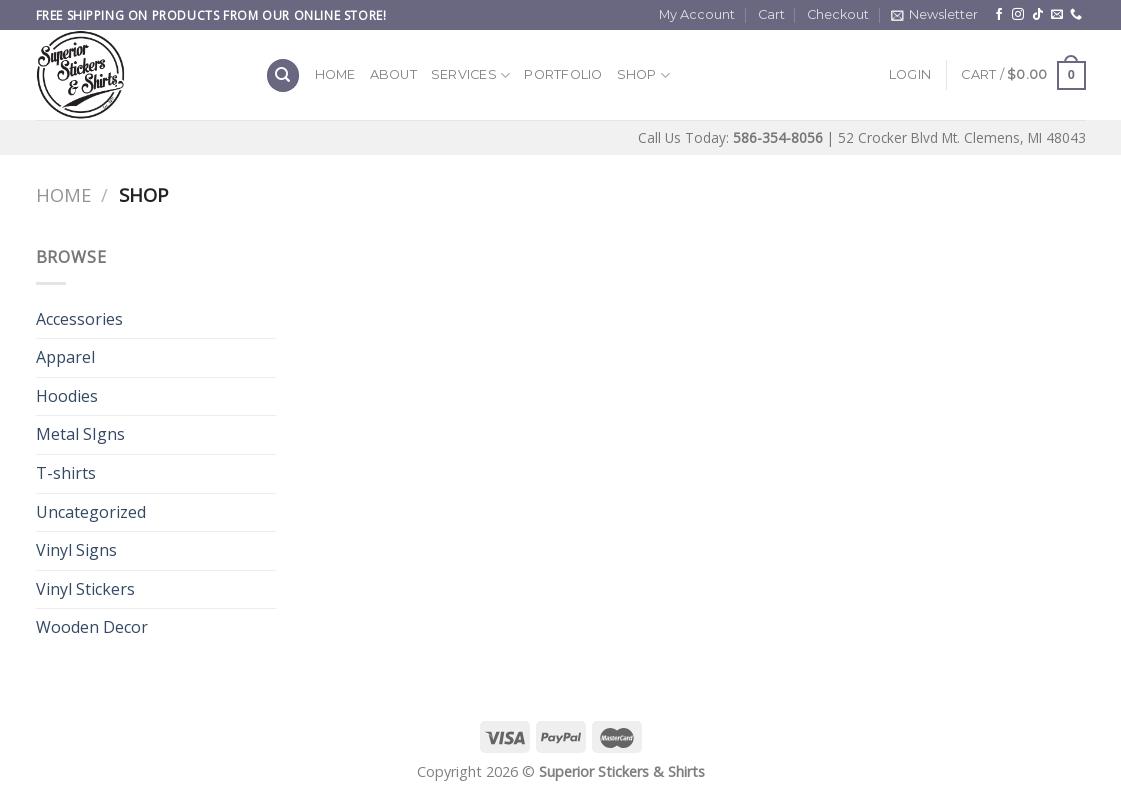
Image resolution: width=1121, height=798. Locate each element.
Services (471, 75)
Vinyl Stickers (85, 589)
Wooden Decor (92, 627)
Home (335, 74)
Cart (771, 14)
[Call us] (1076, 15)
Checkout (838, 14)
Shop (643, 75)
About (393, 74)
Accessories (79, 319)
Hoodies (67, 396)
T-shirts (66, 473)
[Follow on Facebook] (999, 15)
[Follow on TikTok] (1038, 15)
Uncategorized (91, 512)
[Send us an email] (1057, 15)
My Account (697, 14)
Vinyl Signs (76, 550)
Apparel (65, 357)
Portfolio (563, 74)
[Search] (283, 75)
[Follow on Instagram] (1018, 15)
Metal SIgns (80, 434)
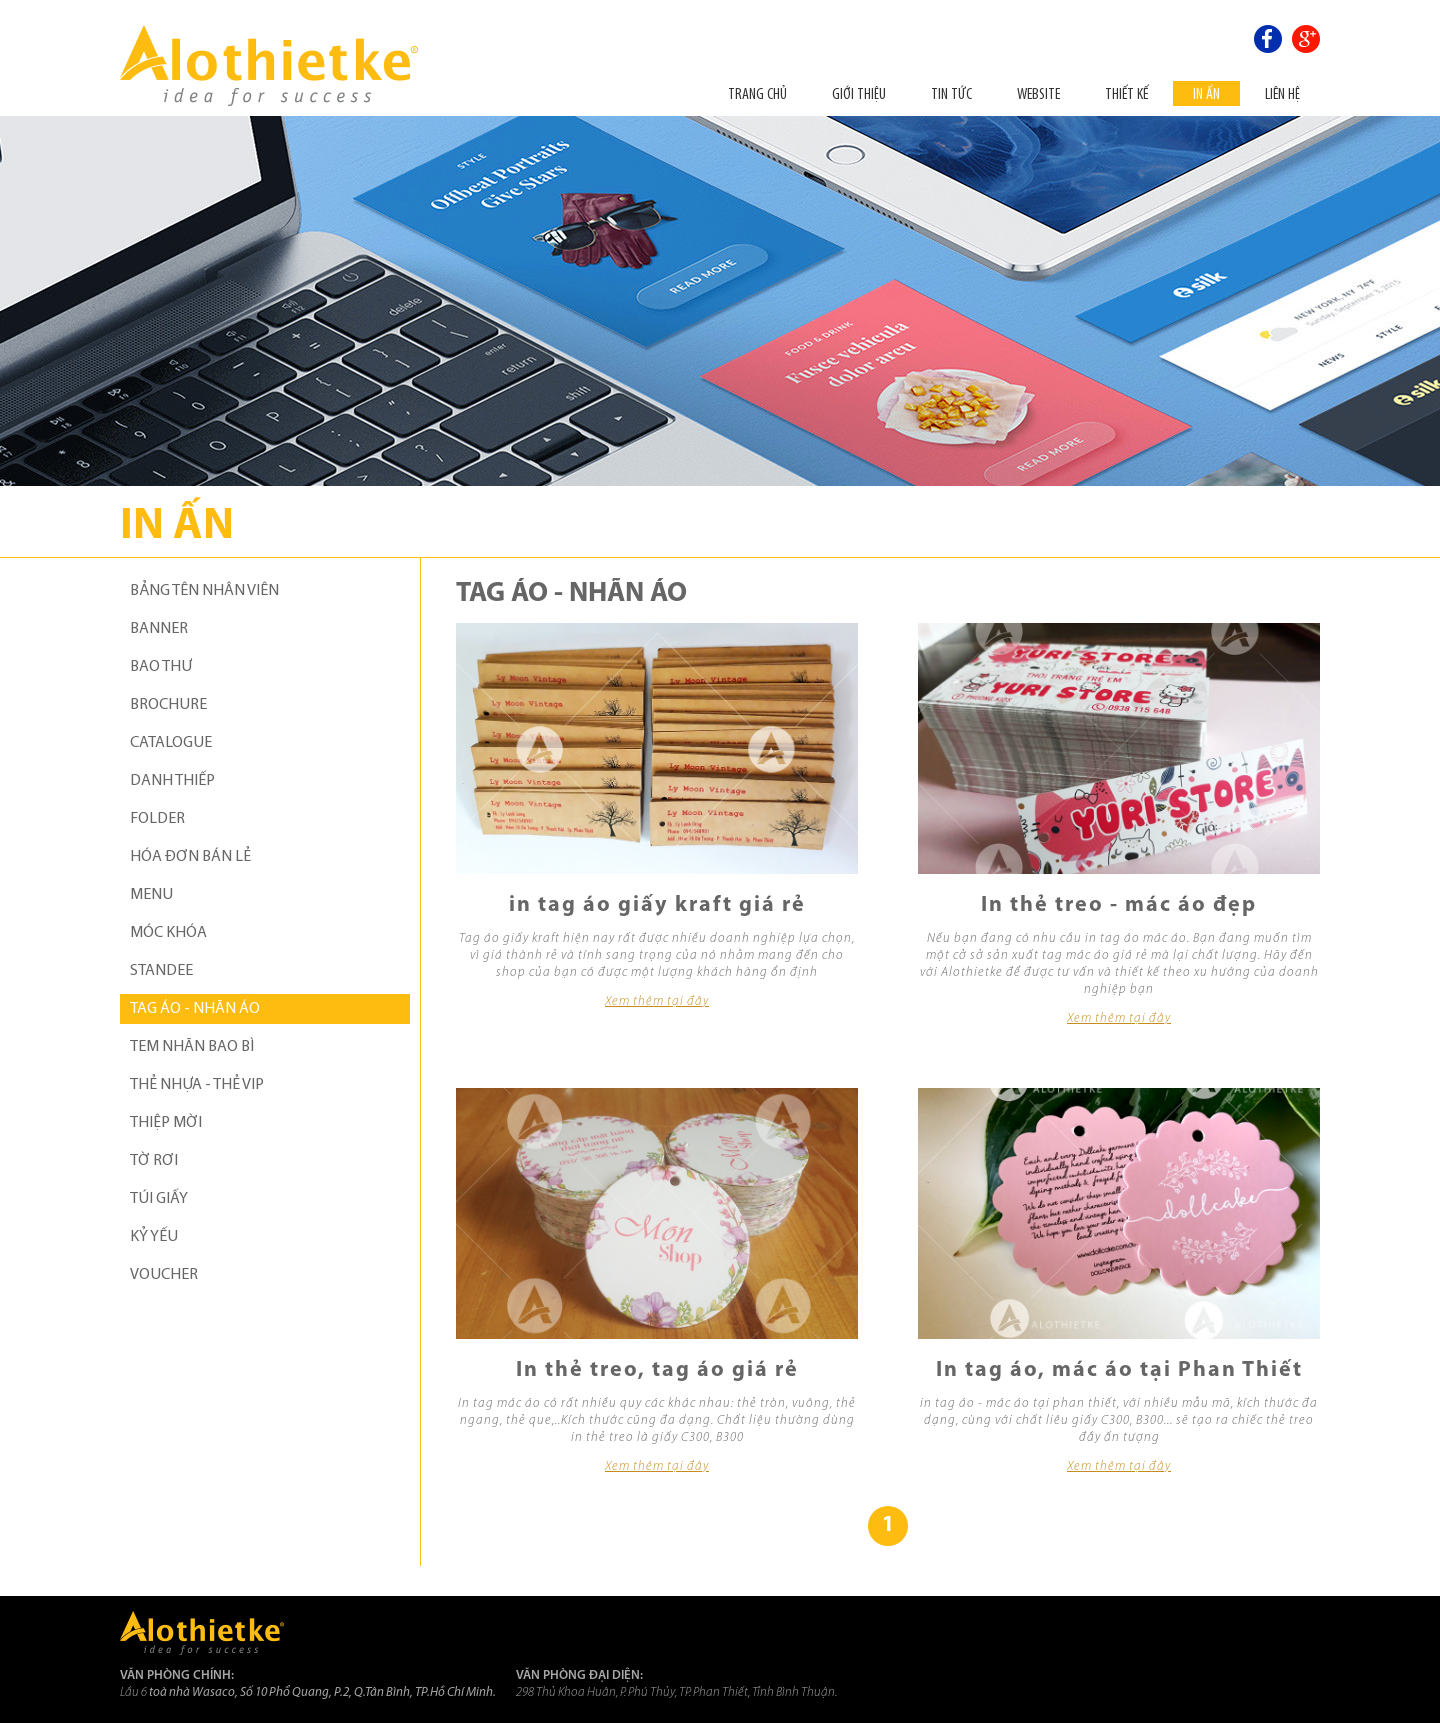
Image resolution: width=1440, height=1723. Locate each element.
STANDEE (161, 971)
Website (1038, 93)
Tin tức (951, 93)
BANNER (159, 629)
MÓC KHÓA (168, 933)
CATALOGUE (171, 743)
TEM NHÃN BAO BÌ (192, 1047)
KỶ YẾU (154, 1237)
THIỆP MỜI (166, 1123)
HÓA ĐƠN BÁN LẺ (190, 857)
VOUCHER (164, 1275)
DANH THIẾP (172, 781)
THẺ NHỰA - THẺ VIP (197, 1085)
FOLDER (157, 819)
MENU (151, 895)
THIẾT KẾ (1126, 93)
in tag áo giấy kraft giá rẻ (657, 905)
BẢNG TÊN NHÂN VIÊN (204, 591)
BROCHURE (168, 705)
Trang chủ (757, 93)
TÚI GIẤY (159, 1199)
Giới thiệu (859, 93)
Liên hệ (1282, 93)
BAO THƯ (161, 667)
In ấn (1206, 93)
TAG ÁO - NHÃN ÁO (195, 1009)
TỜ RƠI (154, 1161)
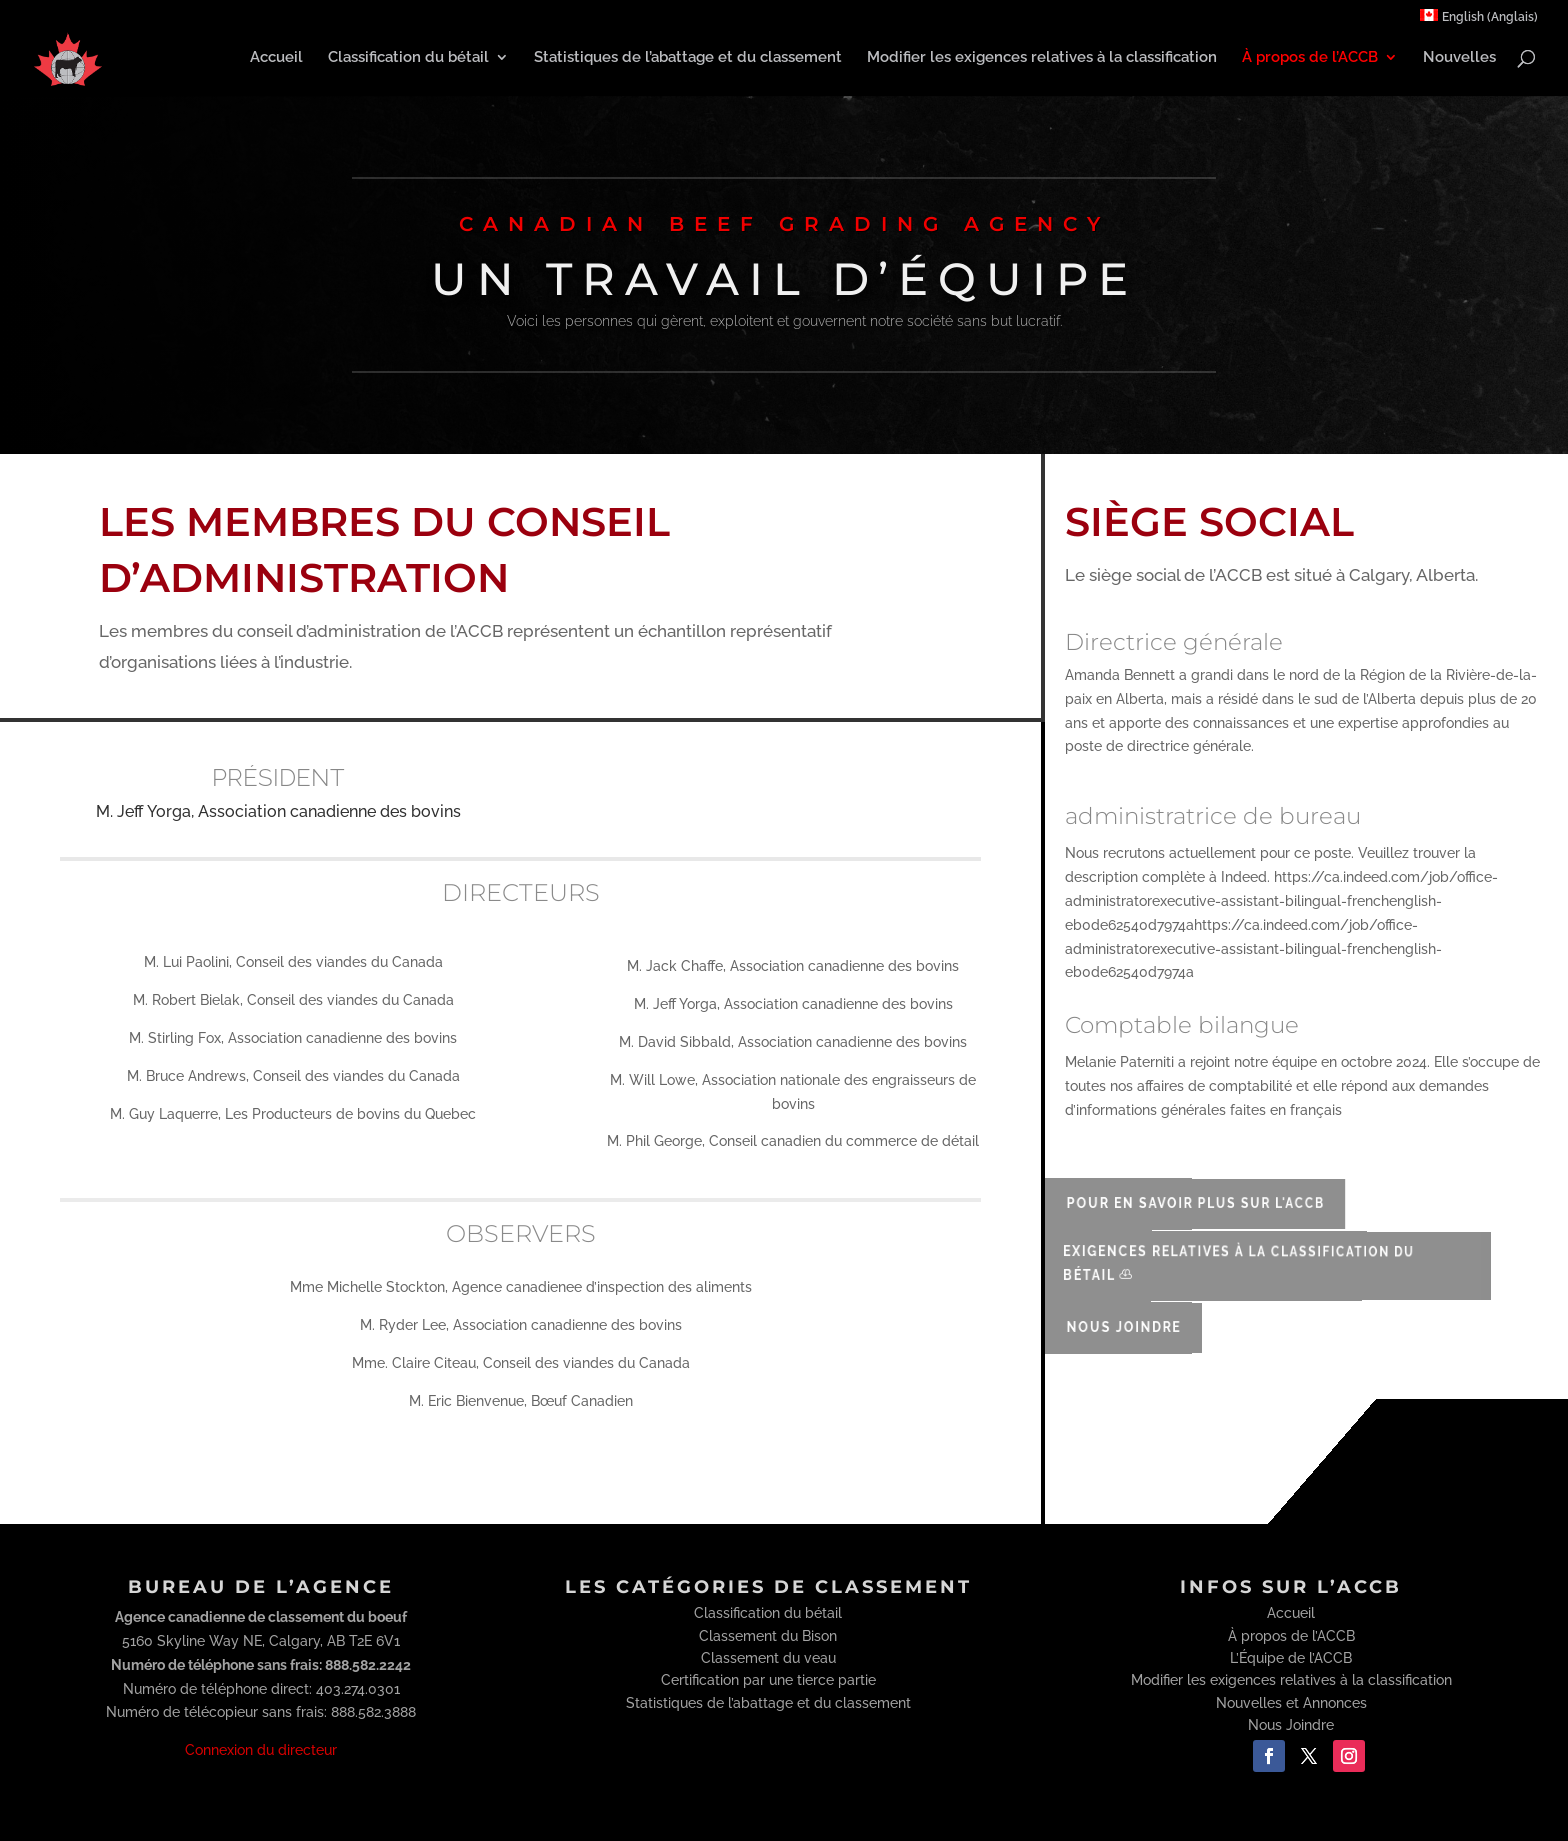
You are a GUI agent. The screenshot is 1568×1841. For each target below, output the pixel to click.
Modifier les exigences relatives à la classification (1042, 58)
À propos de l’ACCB (1310, 58)
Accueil (276, 58)
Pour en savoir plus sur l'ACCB (1172, 1203)
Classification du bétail (408, 58)
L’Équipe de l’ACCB (1291, 1658)
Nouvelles (1459, 58)
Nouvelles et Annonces (1291, 1703)
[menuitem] (1479, 20)
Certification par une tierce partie (768, 1680)
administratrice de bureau (1213, 816)
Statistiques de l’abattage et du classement (688, 58)
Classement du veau (768, 1658)
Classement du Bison (768, 1636)
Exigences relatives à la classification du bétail (1206, 1263)
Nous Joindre (1113, 1327)
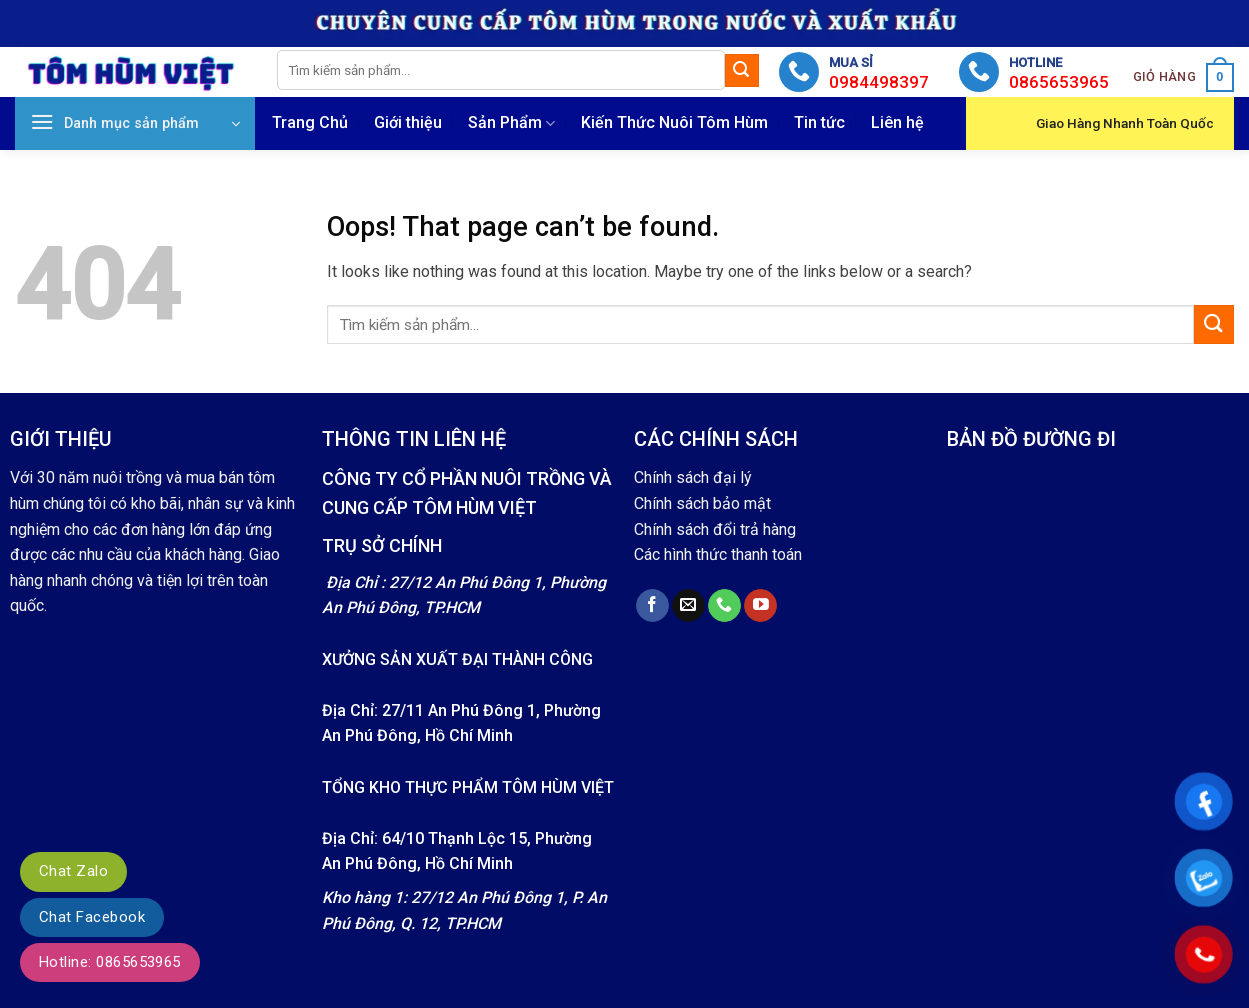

#### [Task to carry out]
One stretch of the lines above is wanted, from the line that contains "L’Équipe de l’ACCB (1291, 1658)" through the line that contains "Classement du veau (768, 1658)". Output it exactly.

#### [Solution for this task]
L’Équipe de l’ACCB (1291, 1658)
Nouvelles (1459, 58)
Nouvelles et Annonces (1291, 1703)
[menuitem] (1479, 20)
Certification par une tierce partie (768, 1680)
administratrice de bureau (1213, 816)
Statistiques de l’abattage et du classement (688, 58)
Classement du veau (768, 1658)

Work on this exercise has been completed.